Pick Your Poison

Catalyst 1.1

The bell rang, and with it came the varied forms of praise from the captives of the so-called teaching establishment Winslow High School. You won't be hearing that sort of praise from me.

Not that I like it here, god no, forbid the thought. It's just I prefer to be dead bored than utterly miserable.

I stood with a sigh from my too-small desk, smoothing my ratty old green 'Beer Me' Saint Patty's Day shirt to make sure it actually went below the waistband of my too-tight blue jeans. I swear I'll lose all this weight someday.

"Andrew, don't forget to actually do the homework assignment this time." I winced at being called out by Mr. Gladly, I swear I must be one of the few students he actually tries to teach for whatever reason.

"Yeah, sure. Got it Mr. G." I replied without any sincerity, because seriously, I have far more important things to do than write some stupid essay over the weekend. Regardless of how much I'd rather actually do the homework instead.

After I managed to squeeze through the crowd of gaggling students like a too-large round peg in a square hole, I made my way to my locker to drop my stuff off. On the way there, I moved to avoid what looked like yet another cruel verbal gang-up on that poor girl Taylor. I always felt so terrible just letting them torment her. We used to know each other when we were younger since our fathers were friends, but after dad died, we just naturally drifted apart. Didn't change the fact that it made me feel like even more of a total sack of crap for not even trying to help her.

It's not like I can even do anything, maybe get suspended if I kick Hess in the ass and run off? Who am I kidding? She's the track team star and she'd run me down faster than a motorbike.

I reached my locker, whacked it a few times to open the rusty thing, dang thing was jammed more often than not and I didn't bother with a lock.

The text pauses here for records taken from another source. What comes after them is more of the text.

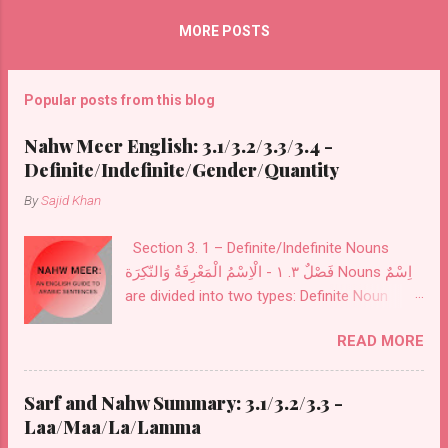
For ع 'ul and 'u are pronounced from the
MORE POSTS
back of the throat اَلْ/عَلْ al For ا al as in hull/
For...
Popular posts from this blog
Nahw Meer English: 3.1/3.2/3.3/3.4 -
Definite/Indefinite/Gender/Quantity
By
Sajid Khan
Section 3. 1 – Definite/Indefinite Nouns
فَصْلٌ ٣. ١ - الْاِسْمُ الْمَعْرِفَةُ وَالنّكِرَة Nouns اِسْمٌ
are divided into two types: Definite Noun
مَعْرِفَةٌ and Indefinite Noun نَكِرَةٌ . Definite
READ MORE
Noun اَلْمَعْرِفَةُ : These Nouns are designed for
definite things. These are of seven kinds:
Personal Pronouns اَلضَّمَائرُ also called
Sarf and Nahw Summary: 3.1/3.2/3.3 -
اَلْمُضْمَرَاتُ .
Laa/Maa/La/Lamma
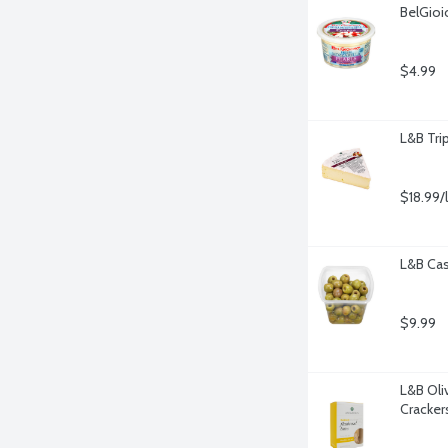
BelGioi
$4.99
L&B Tri
$18.99/
L&B Cas
$9.99
L&B Oli
Cracker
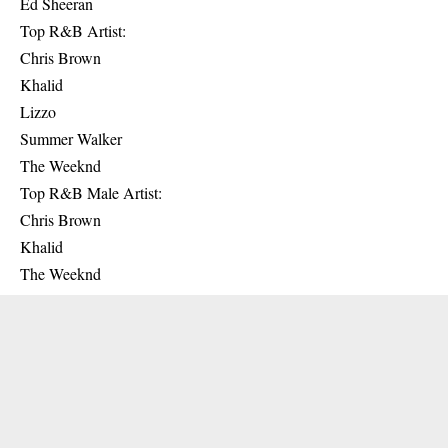
Ed Sheeran
Top R&B Artist:
Chris Brown
Khalid
Lizzo
Summer Walker
The Weeknd
Top R&B Male Artist:
Chris Brown
Khalid
The Weeknd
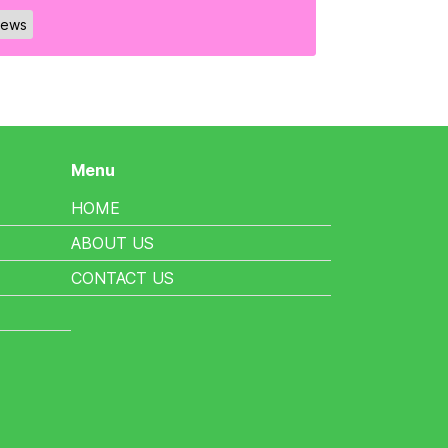
ews
Menu
HOME
ABOUT US
CONTACT US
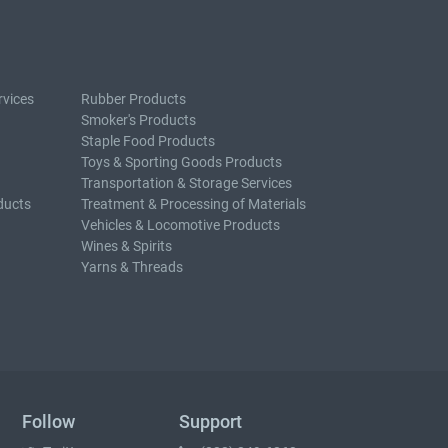
rvices
Rubber Products
Smoker's Products
Staple Food Products
Toys & Sporting Goods Products
Transportation & Storage Services
ducts
Treatment & Processing of Materials
Vehicles & Locomotive Products
Wines & Spirits
Yarns & Threads
Follow
Support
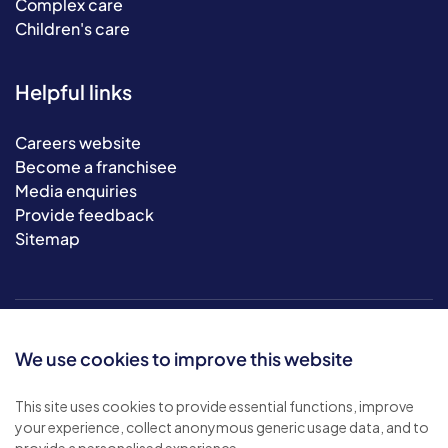
Complex care
Children's care
Helpful links
Careers website
Become a franchisee
Media enquiries
Provide feedback
Sitemap
We use cookies to improve this website
This site uses cookies to provide essential functions, improve
your experience, collect anonymous generic usage data, and to
© 2026 Bluebird Care. All rights reserved.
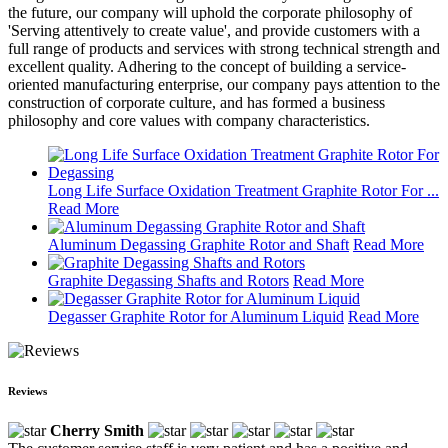
the future, our company will uphold the corporate philosophy of
'Serving attentively to create value', and provide customers with a
full range of products and services with strong technical strength and
excellent quality. Adhering to the concept of building a service-
oriented manufacturing enterprise, our company pays attention to the
construction of corporate culture, and has formed a business
philosophy and core values with company characteristics.
Long Life Surface Oxidation Treatment Graphite Rotor For ...
Read More
Aluminum Degassing Graphite Rotor and Shaft
Read More
Graphite Degassing Shafts and Rotors
Read More
Degasser Graphite Rotor for Aluminum Liquid
Read More
Reviews
Cherry Smith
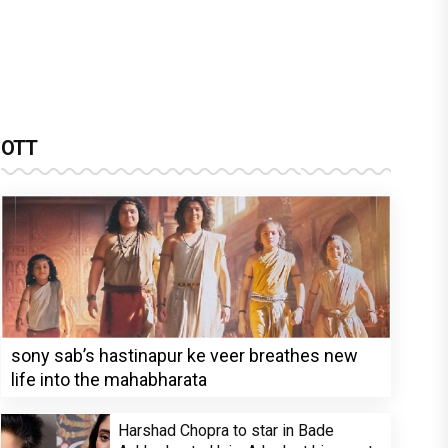
OTT
sony sab’s hastinapur ke veer breathes new
life into the mahabharata
Harshad Chopra to star in Bade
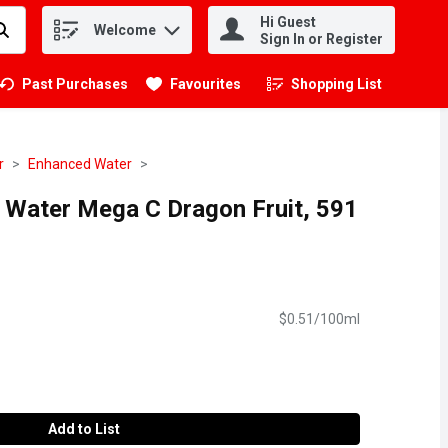
Hi Guest
Welcome
.
Sign In or Register
Past Purchases
Favourites
Shopping List
.
r
Enhanced Water
n Water Mega C Dragon Fruit, 591
$0.51/100ml
Add to List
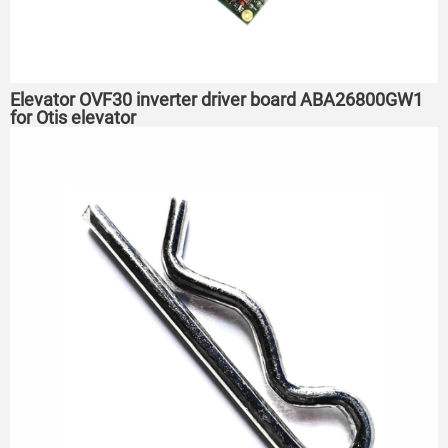
Elevator OVF30 inverter driver board ABA26800GW1
for Otis elevator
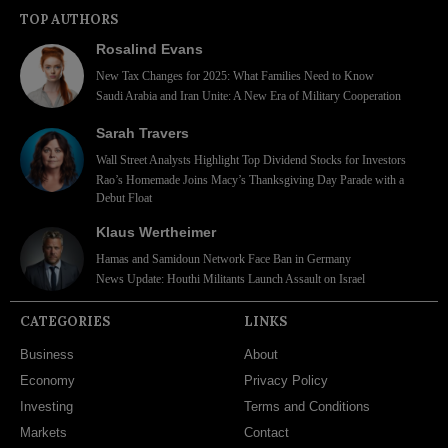
TOP AUTHORS
Rosalind Evans
New Tax Changes for 2025: What Families Need to Know
Saudi Arabia and Iran Unite: A New Era of Military Cooperation
Sarah Travers
Wall Street Analysts Highlight Top Dividend Stocks for Investors
Rao’s Homemade Joins Macy’s Thanksgiving Day Parade with a
Debut Float
Klaus Wertheimer
Hamas and Samidoun Network Face Ban in Germany
News Update: Houthi Militants Launch Assault on Israel
CATEGORIES
LINKS
Business
About
Economy
Privacy Policy
Investing
Terms and Conditions
Markets
Contact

I tossed my whole backpack into the locker, using the cracked mirror I hung inside to vainly check if my long red hair was presentable, one of the few features I was proud of besides my green eyes. I was the lucky ginger who somehow avoided freckles, I thank mom's genes for that...and dad's genes for me still not having any peach fuzz at all.

"C'mon man, get a move on." An excessively baggy-clothed student hissed into my ear urgently, and I quickly breathed out a dejected sigh of resignation, slamming my locker shut and following the shorter guy who I never bothered to get to know. The fact he was considered average in height made my 6 foot height feel excessive as we waded through the crowds, across the campus from the busses, and towards a small service road that ran behind Winslow's gym and the backs of some small apartment buildings.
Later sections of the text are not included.